US10719940B2 - Target Tracking Method And Device Oriented To Airborne-Based Monitoring Scenarios - Google Patents

Target detecting and tracking are two of the core tasks in the sphere of visual surveillance. Relu activated absolutely-related layers to derive an output of 4-dimensional bounding box data by regression, whereby the 4-dimensional bounding box knowledge consists of: horizontal coordinates of an higher left corner of the first rectangular bounding box, vertical coordinates of the higher left corner of the first rectangular bounding field, a size of the primary rectangular bounding box, and a width of the primary rectangular bounding box. FIG. Three is a structural diagram illustrating a goal tracking device oriented to airborne-based mostly monitoring scenarios in keeping with an exemplary embodiment of the current disclosure. FIG. Four is a structural diagram illustrating one other goal tracking device oriented to airborne-primarily based monitoring situations based on an exemplary embodiment of the current disclosure. FIG. 1 is a flowchart diagram illustrating a target tracking method oriented to airborne-based mostly monitoring situations according to an exemplary embodiment of the present disclosure. Step 101 obtaining a video to-be-tracked of the goal object in real time, and performing frame decoding to the video to-be-tracked to extract a primary body and a second body.

Step 102 trimming and capturing the primary body to derive a picture for first curiosity area, and trimming and capturing the second frame to derive an image for goal template and an image for second interest area. N times that of a size and width information of the second rectangular bounding field, respectively. N may be 2, that's, the length and width knowledge of the third rectangular bounding field are 2 instances that of the size and best bluetooth tracker width knowledge of the primary rectangular bounding box, respectively. 2 occasions that of the unique knowledge, acquiring a bounding box with an area 4 instances that of the unique knowledge. According to the smoothness assumption of motions, it is believed that the place of the goal object in the primary frame have to be found in the curiosity region that the area has been expanded. Step 103 inputting the image for target template and the picture for first curiosity region right into a preset look tracker community to derive an appearance monitoring position.

Relu, and the variety of channels for outputting the characteristic map is 6, 12, 24, 36, 48, and sixty four in sequence. 3 for the rest. To make sure the integrity of the spatial place information within the function map, the convolutional network does not embrace any down-sampling pooling layer. Feature maps derived from totally different convolutional layers within the parallel two streams of the twin networks are cascaded and built-in utilizing the hierarchical characteristic pyramid of the convolutional neural network while the convolution deepens repeatedly, respectively. This kernel is used for performing a cross-correlation calculation for dense sampling with sliding window sort on the feature map, which is derived by cascading and integrating one stream corresponding to the picture for first interest area, and a response map for look similarity can also be derived. It can be seen that in the looks tracker network, the tracking is in essence about deriving the position where the target is positioned by a multi-scale dense sliding window search within the curiosity region.

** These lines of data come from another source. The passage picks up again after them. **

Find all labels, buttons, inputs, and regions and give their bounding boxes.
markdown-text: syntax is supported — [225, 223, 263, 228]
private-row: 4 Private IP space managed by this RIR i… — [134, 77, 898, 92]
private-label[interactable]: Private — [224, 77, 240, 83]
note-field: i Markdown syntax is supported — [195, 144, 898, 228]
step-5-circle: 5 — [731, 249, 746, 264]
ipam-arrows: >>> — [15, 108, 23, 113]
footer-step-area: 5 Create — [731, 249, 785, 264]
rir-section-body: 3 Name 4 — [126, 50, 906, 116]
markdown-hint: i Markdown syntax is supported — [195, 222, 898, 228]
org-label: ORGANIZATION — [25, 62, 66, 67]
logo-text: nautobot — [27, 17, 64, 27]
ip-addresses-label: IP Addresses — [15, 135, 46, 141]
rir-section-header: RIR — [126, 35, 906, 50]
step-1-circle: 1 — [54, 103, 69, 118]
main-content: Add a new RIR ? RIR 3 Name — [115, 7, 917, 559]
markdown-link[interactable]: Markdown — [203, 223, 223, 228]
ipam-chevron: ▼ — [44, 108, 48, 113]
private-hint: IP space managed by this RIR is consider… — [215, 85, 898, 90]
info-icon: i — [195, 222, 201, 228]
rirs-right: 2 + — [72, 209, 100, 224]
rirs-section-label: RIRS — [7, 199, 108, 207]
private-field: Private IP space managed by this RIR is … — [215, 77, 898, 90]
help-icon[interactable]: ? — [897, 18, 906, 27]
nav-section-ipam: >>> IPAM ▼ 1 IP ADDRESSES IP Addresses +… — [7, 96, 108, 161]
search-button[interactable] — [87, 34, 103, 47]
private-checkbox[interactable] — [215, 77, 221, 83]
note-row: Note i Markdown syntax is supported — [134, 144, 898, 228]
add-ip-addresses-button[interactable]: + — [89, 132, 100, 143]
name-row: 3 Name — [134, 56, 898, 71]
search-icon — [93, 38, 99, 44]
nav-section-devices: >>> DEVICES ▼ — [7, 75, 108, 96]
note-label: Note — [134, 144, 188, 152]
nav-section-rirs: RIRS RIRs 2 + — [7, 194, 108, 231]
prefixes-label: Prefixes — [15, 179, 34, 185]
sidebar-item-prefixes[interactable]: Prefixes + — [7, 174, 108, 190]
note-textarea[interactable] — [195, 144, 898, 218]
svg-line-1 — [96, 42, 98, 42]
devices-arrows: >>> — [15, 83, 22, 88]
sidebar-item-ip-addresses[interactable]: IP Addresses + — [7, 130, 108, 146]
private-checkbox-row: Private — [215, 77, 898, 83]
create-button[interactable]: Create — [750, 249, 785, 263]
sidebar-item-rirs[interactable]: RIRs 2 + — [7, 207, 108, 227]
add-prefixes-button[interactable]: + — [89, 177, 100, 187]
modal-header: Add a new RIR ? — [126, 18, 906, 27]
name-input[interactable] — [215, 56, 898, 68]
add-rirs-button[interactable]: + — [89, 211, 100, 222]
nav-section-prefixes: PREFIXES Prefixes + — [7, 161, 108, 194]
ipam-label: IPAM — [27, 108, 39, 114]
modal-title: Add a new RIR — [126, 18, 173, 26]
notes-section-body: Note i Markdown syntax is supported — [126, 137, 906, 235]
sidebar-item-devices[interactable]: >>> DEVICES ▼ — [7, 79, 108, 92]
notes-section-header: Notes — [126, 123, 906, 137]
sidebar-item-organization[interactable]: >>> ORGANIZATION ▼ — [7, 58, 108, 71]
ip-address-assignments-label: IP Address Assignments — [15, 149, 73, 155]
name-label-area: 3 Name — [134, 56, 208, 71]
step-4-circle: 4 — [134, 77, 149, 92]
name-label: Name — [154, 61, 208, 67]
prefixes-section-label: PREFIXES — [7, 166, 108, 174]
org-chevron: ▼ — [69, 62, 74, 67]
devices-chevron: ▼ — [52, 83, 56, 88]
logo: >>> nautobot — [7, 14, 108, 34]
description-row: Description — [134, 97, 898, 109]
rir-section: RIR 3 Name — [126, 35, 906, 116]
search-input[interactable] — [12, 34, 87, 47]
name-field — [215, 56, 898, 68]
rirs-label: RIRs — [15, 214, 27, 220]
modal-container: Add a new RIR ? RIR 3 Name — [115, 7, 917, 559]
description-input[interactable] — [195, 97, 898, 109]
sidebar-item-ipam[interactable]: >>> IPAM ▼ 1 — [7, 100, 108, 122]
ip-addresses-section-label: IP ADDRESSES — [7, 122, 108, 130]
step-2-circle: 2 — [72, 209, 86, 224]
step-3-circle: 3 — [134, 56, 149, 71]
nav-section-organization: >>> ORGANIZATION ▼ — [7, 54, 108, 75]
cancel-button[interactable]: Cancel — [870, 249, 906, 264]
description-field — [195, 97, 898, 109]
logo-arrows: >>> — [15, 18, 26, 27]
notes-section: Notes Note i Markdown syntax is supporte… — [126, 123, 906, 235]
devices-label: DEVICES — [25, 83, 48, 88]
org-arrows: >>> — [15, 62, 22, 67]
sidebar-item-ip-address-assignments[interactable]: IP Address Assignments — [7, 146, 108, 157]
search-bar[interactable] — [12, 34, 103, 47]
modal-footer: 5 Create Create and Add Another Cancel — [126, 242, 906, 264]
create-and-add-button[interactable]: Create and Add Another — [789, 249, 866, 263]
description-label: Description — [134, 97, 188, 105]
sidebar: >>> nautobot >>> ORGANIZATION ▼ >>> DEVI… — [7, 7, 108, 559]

The search is calculated primarily based on the goal look similarity, that's, the looks similarity between the goal template and the image of the searched position is calculated at each sliding window place. The position the place the similarity response is large is highly probably the place where the target is located. Step 104 inputting the picture for first interest region and the picture for second interest area into a preset motion best bluetooth tracker community to derive a movement tracking position. Spotlight filter body difference module, a foreground enhancing and background suppressing module in sequence, whereby every module is constructed based on a convolutional neural network structure. Relu activated convolutional layers. Each of the number of outputted characteristic maps channel is three, whereby the function map is the contrast map for the input picture derived from the calculations. Spotlight filter body difference module to obtain a body distinction movement response map corresponding to the interest areas of two frames comprising earlier frame and subsequent frame.

This multi-scale convolution design which is derived by cascading and secondary integrating three convolutional layers with completely different kernel sizes, goals to filter the motion noises attributable to the lens motions. Step 105 inputting the looks monitoring position and the motion tracking place right into a deep integration network to derive an integrated remaining tracking position. 1 convolution kernel to revive the output channel to a single channel, thereby teachably integrating the monitoring results to derive the final tracking position response map. Relu activated absolutely-linked layers, and a 4-dimensional bounding field data is derived by regression for outputting. This embodiment combines two streams tracker networks in parallel in the means of monitoring the goal object, whereby the target object's look and motion data are used to carry out the positioning and monitoring for the target object, and the final tracking place is derived by integrating two times positioning information. FIG. 2 is a flowchart diagram illustrating a goal monitoring methodology oriented to airborne-based mostly monitoring situations according to a different exemplary embodiment of the current disclosure.